The concat method allows you to combine DataFrames vertically.

Imagine you had two DataFrames with the same columns. Perhaps the first DataFrame includes 10 rows of stock trading data for one stock while the second DataFrame includes 10 rows of stock trading data for a different stock. A vertical combination would use a DataFrame’s concat method to combine the two DataFrames into a single DataFrame with twenty rows.

Notice that in a vertical combination with concat, the number of rows has increased but the number of columns has stayed the same.

* By contrast, the merge and join methods help to combine DataFrames horizontally.

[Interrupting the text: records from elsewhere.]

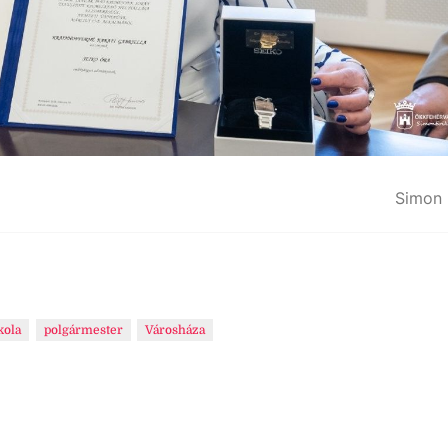
Simon 
kola
polgármester
Városháza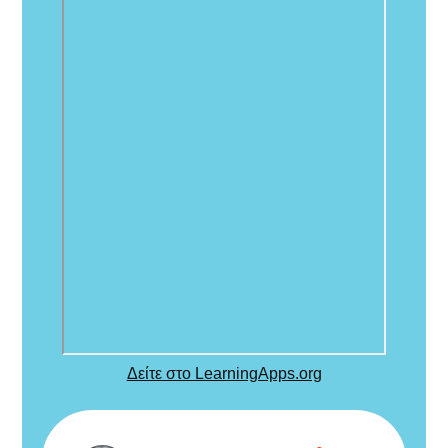
Δείτε στο LearningApps.org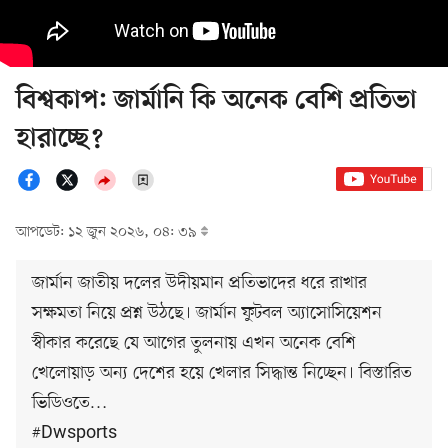
বিশ্বকাপ: জার্মানি কি অনেক বেশি প্রতিভা
হারাচ্ছে?
আপডেট: ১২ জুন ২০২৬, ০৪: ৩৯
জার্মান জাতীয় দলের উদীয়মান প্রতিভাদের ধরে রাখার
সক্ষমতা নিয়ে প্রশ্ন উঠছে। জার্মান ফুটবল অ্যাসোসিয়েশন
স্বীকার করেছে যে আগের তুলনায় এখন অনেক বেশি
খেলোয়াড় অন্য দেশের হয়ে খেলার সিদ্ধান্ত নিচ্ছেন। বিস্তারিত
ভিডিওতে…
#Dwsports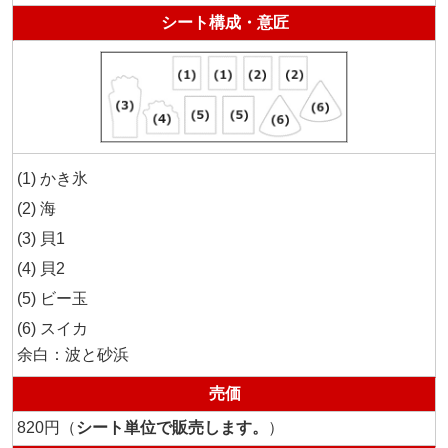
シート構成・意匠
かき氷
海
貝1
貝2
ビー玉
スイカ
余白：波と砂浜
売価
820円（
シート単位で販売します。
）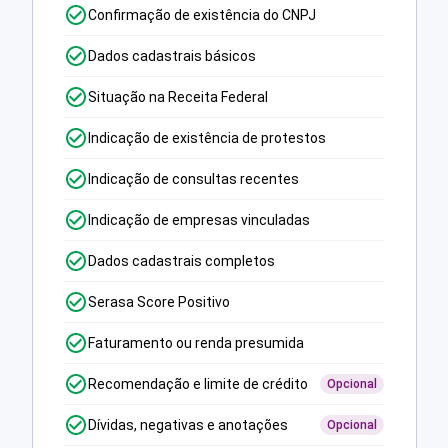
Confirmação de existência do CNPJ
Dados cadastrais básicos
Situação na Receita Federal
Indicação de existência de protestos
Indicação de consultas recentes
Indicação de empresas vinculadas
Dados cadastrais completos
Serasa Score Positivo
Faturamento ou renda presumida
Recomendação e limite de crédito
Opcional
Dívidas, negativas e anotações
Opcional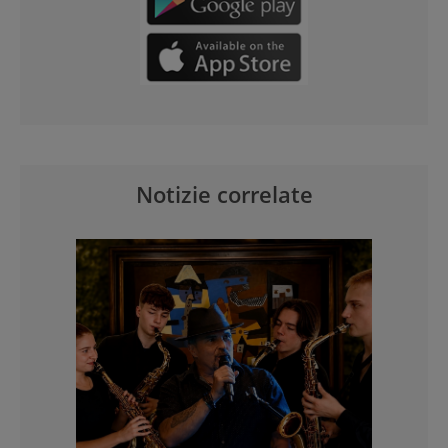
Notizie correlate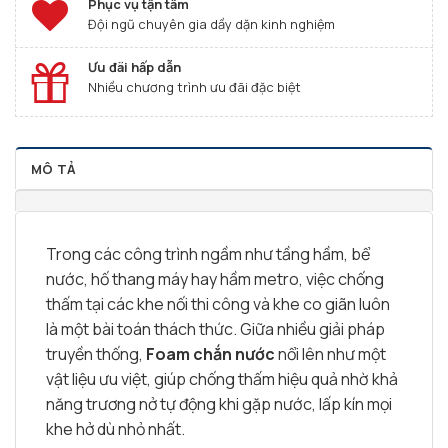
Phục vụ tận tâm
Đội ngũ chuyên gia dầy dặn kinh nghiệm
Ưu đãi hấp dẫn
Nhiều chương trình ưu đãi đặc biệt
MÔ TẢ
Trong các công trình ngầm như tầng hầm, bể
nước, hố thang máy hay hầm metro, việc chống
thấm tại các khe nối thi công và khe co giãn luôn
là một bài toán thách thức. Giữa nhiều giải pháp
truyền thống,
Foam chắn nước
nổi lên như một
vật liệu ưu việt, giúp chống thấm hiệu quả nhờ khả
năng trương nở tự động khi gặp nước, lấp kín mọi
khe hở dù nhỏ nhất.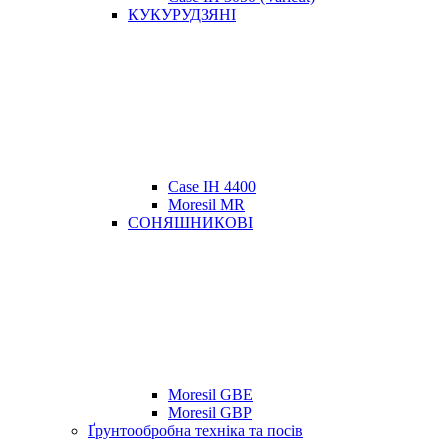
КУКУРУДЗЯНІ
Case IH 4400
Moresil MR
СОНЯШНИКОВІ
Moresil GBE
Moresil GBP
Ґрунтообробна техніка та посів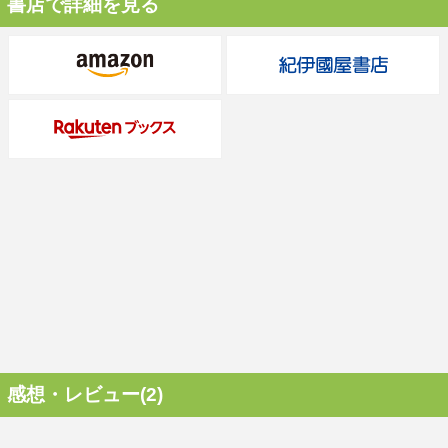
書店で詳細を見る
感想・レビュー(2)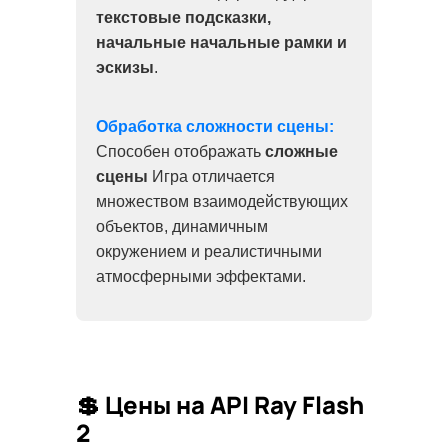
текстовые подсказки,
начальные начальные рамки и
эскизы
.
Обработка сложности сцены:
Способен отображать
сложные
сцены
Игра отличается
множеством взаимодействующих
объектов, динамичным
окружением и реалистичными
атмосферными эффектами.
💲 Цены на API Ray Flash
2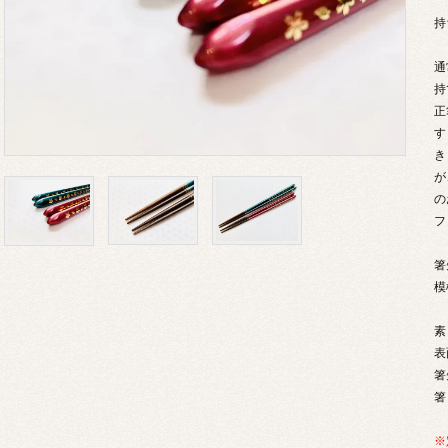
持
通
持
正
す
き
が
の
フ
箸
模
素
表
箸
箸
※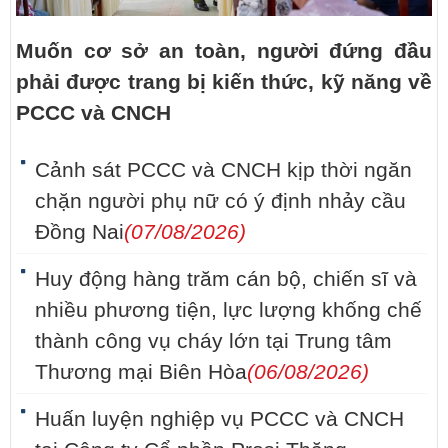
Muốn cơ sở an toàn, người đứng đầu
phải được trang bị kiến thức, kỹ năng về
PCCC và CNCH
Cảnh sát PCCC và CNCH kịp thời ngăn
chặn người phụ nữ có ý định nhảy cầu
Đồng Nai
(07/08/2026)
Huy động hàng trăm cán bộ, chiến sĩ và
nhiều phương tiện, lực lượng khống chế
thành công vụ cháy lớn tại Trung tâm
Thương mại Biên Hòa
(06/08/2026)
Huấn luyện nghiệp vụ PCCC và CNCH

Imagine you have two DataFrames. The first contains stock trading information various companies. The second contains information about the headquarters and numbers of employees for a particular company. If the two DataFrames have one field in common—such as a stock symbol or company name—you can combine the two DataFrames so that each row contains both the stock trading data and the company background information.

Notice that in this horizontal combination, we aren’t adding any additional rows. Rather, we’re adding columns to existing rows.